Streit spaltet Konservative vor den Kongresswahlen
Republikaner stellen sich gegen Bush

Führende Republikaner im US-Senat haben sich offen gegen die Pläne von US-Präsident George W. Bush zu einem härteren Umgang mit Terrorverdächtigen gestellt. Der Streitkräfteausschuss billigte am Donnerstag gegen Bushs Willen eine Gesetzesvorlage, wonach die Rechte von mutmaßlichen Extremisten besser geschützt werden sollen.

HB WASHINGTON. Am Freitag kündigte Bush an, mit dem Kongress zusammenzuarbeiten. Er erklärte jedoch, die Zeit dränge. Die USA halten zum Teil seit mehr als vier Jahren auf dem Guantanamo Bay Verdächtige ohne Anklage fest.

Der Entwurf des Ausschusses wurde mit 15 zu neun Stimmen angenommen. Zu den Befürwortern gehörten hochrangige Vertreter von Bushs Republikanern wie John McCain aus Arizona und Lindsey Graham aus South Carolina. McCain gilt als möglicher Präsidentschaftskandidat für 2008. Im Vietnamkrieg wurde er gefangen genommen und gefoltert. Am Freitag kündigte Bush an, mit Abgeordneten beider Parteien über den Entwurf zu sprechen. „Die Zeit drängt“, mahnte er jedoch.

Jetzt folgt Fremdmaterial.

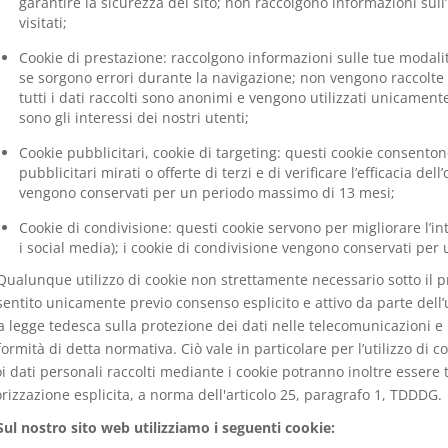
garantire la sicurezza del sito; non raccolgono informazioni sull
visitati;
Cookie di prestazione: raccolgono informazioni sulle tue modalità 
se sorgono errori durante la navigazione; non vengono raccolte 
tutti i dati raccolti sono anonimi e vengono utilizzati unicamente 
sono gli interessi dei nostri utenti;
Cookie pubblicitari, cookie di targeting: questi cookie consentono
pubblicitari mirati o offerte di terzi e di verificare l’efficacia dell
vengono conservati per un periodo massimo di 13 mesi;
Cookie di condivisione: questi cookie servono per migliorare l’inter
i social media); i cookie di condivisione vengono conservati pe
Qualunque utilizzo di cookie non strettamente necessario sotto il pr
entito unicamente previo consenso esplicito e attivo da parte dell’ut
a legge tedesca sulla protezione dei dati nelle telecomunicazioni e
ormità di detta normativa. Ciò vale in particolare per l’utilizzo di co
oi dati personali raccolti mediante i cookie potranno inoltre essere 
rizzazione esplicita, a norma dell'articolo 25, paragrafo 1, TDDDG.
Sul nostro sito web utilizziamo i seguenti cookie:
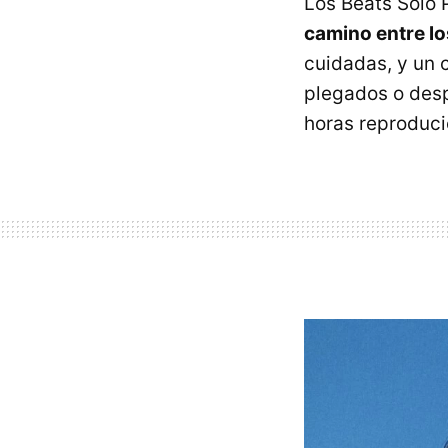
Los Beats Solo 
camino entre lo
cuidadas, y un 
plegados o desp
horas reproduc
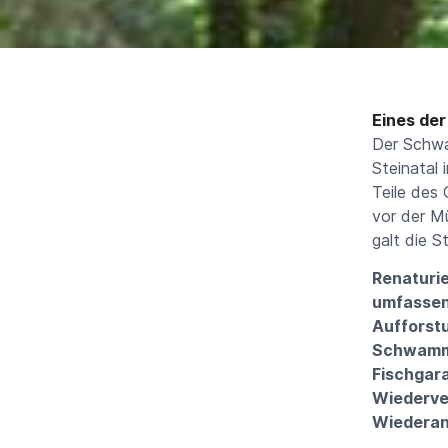
Eines de
Der Schwa
Steinatal
Teile des
vor der M
galt die S
Renaturie
umfassen
Aufforst
Schwamml
Fischgar
Wiederve
Wiederans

Bemängelt wurde von den Abgeordneten unter anderem die Forderung des Präsidenten, die in den Genfer Konventionen festgesetzten Standards zum Umgang mit Gefangenen enger zu fassen. Bush hält dies für nötig, da so der Geheimdienst CIA bei Verhören an wichtige Informationen gelangen könne. Nach dem Gesetzentwurf des Ausschusses sollen zudem Angeklagte Zugang zu geheimen Dokumenten bekommen, die gegen sie verwendet werden. Außerdem soll die Zulassung von Beweismaterial vor Gericht begrenzt werden, wenn dieses sich lediglich auf Hörensagen stützt oder erzwungen wurde. Die Regierung lehnt diese Punkte ab.

Über den Entwurf muss nun der gesamte Senat abstimmen. Dies könnte kommende Woche geschehen. Danach müsste auch die andere Kongress-Kammer, das Repräsentantenhaus, entscheiden. Beobachter gehen davon aus, dass Bushs Ideen dort eher Zustimmung finden.

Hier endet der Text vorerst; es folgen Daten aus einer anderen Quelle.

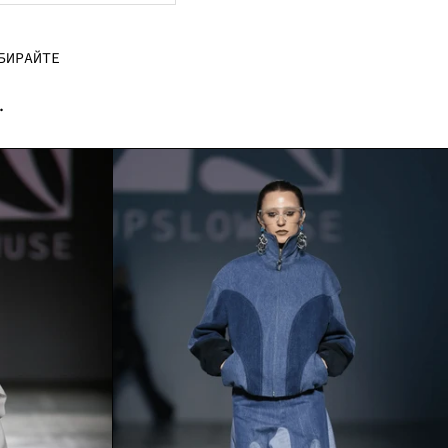
БИРАЙТЕ
.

Für die Republikaner kommt der Streit zu einem ungünstigen Zeitpunkt. Im November werden ein Drittel des Senats und das gesamte Repräsentantenhaus neu gewählt. Die Republikaner müssen ihre Mehrheit in beiden Kammern zu verteidigen. Eine sehr große Zahl von US-Bürgern sind Umfragen zufolge jedoch mit Bushs Arbeit wie auch mit dem Verlauf des Irak-Kriegs unzufrieden. Es wurde daher nicht ausgeschlossen, dass die Regierung ihre Pläne zunächst aufschiebt, um die Kontroverse in den eigenen Reihen nicht noch zu verschärfen.

Bushs Vorschläge sind in den USA allgemein umstritten. Kritiker haben erklärt, er wolle faktisch Foltermethoden legalisieren lassen. Abgeordnete befürchteten, dass US-Soldaten einem noch größeren Risiko ausgesetzt sein könnten, wenn sie in Gefangenschaft geraten sollten. Auch Ex-Außenminister Colin Powell hat sich dagegen ausgesprochen. In einem Brief schrieb er, die Welt beginne, die „moralische Grundlage unseres Kampfes gegen den Terrorismus“ in Frage zu stellen. Zeitungen wie die „Washington Post“ und die „New York Times“ kritisierten am Freitag in Kommentaren die Haltung der Regierung.

Ein neues Gesetz war notwendig geworden, nachdem das Oberste Gericht im Juni das geplante System der so genannten Militärtribunale für verfassungswidrig erklärt hatte. Bush hat auch auf anderen Gebieten Rückschläge bei seiner Strategie im Kampf gegen den Terrorismus hinnehmen müssen. So hat ein Bundesrichter ein Abhörprogramm des Nachrichtendienstes NSA für illegal erklärt.